Синяя тень лежит от них на осоке. Неподвижны их ветви, корявые, толстые, поросшие изжелта-зеленым мхом.

Только в верхушках идет тихий шум, неумолкаемый постоянный, как шум синих струй внизу в чаще камышей…

Будто кто-то что-то шепчет, непонятное, неведомое, сам неведомый и невидимый, схоронившийся в темной чаще леса, в зеленой чаще камышей…

Звенят комары, кричат, свистят и гогочут птицы в ветвях, в лозняке и камышах…

Но тому, кто шепчет что-то непонятное из зеленой чаще леса и из глубины камышей, чужды и, далеки эти голоса суетливой жизни…

Эти голоса, кажется, заглушают таинственный голос тайги… Но вслушайтесь, вслушайтесь!

Слышите?..

Торжественно, простираясь в ширь и в глубь, наполняя всю тайгу, широкими волнами льется над ней её тихий, но могучий голос.

И чем больше вслушиваешься в него, тем больше мощи чудится в нем…

Он крепнет, растет, погружая сознание в сон, и, кажется, уж гремит над вами, заглушая все, как стройный многоголосый хор…

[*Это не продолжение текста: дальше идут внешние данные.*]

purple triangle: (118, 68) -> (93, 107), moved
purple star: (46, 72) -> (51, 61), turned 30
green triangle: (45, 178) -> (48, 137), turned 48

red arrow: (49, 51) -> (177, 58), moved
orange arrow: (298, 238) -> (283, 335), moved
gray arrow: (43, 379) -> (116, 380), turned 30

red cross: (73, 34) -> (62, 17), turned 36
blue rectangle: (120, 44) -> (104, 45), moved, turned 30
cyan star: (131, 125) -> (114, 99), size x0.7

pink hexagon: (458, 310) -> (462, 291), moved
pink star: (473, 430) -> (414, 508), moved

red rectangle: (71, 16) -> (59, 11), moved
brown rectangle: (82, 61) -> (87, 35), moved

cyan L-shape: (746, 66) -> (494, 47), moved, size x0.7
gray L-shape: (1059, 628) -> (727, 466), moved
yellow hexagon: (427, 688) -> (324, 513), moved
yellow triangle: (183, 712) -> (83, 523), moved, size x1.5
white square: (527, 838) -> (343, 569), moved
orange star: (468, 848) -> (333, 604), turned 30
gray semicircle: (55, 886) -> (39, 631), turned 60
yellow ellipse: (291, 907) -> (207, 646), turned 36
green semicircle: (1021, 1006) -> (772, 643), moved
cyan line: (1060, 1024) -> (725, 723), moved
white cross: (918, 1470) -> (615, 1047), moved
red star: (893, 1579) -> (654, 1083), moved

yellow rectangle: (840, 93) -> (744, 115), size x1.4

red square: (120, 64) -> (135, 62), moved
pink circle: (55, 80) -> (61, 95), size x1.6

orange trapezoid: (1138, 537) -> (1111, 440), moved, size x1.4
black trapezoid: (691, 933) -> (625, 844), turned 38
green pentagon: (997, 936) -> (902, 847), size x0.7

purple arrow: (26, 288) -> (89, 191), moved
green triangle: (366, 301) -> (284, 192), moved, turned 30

Стороною вдоль речки идут Семен и Петька.

Близко возле речки идти нельзя: там топь, камыши, осока.

Они пробираются лесом.

Семен идет вперед, с ним рядом его медведь, за ними Петька.

Семен то и дело останавливается, прислушивается.

— Что там? — шепчет Петька сзади, тоже останавливаясь и начиная оглядываться.

— Ничего! — говорит Семен громко и шагает дальше.

Над рекой свистят кулики, в камышах крячут и хлопают крыльями дикие утки…

Что-то плещется в воде, под берегом.

Иногда утки срываются с воды и вылетают из камышей совсем внезапно и неожиданно и летят низко над водой, чуть не задевая по воде крыльями, молча и быстро…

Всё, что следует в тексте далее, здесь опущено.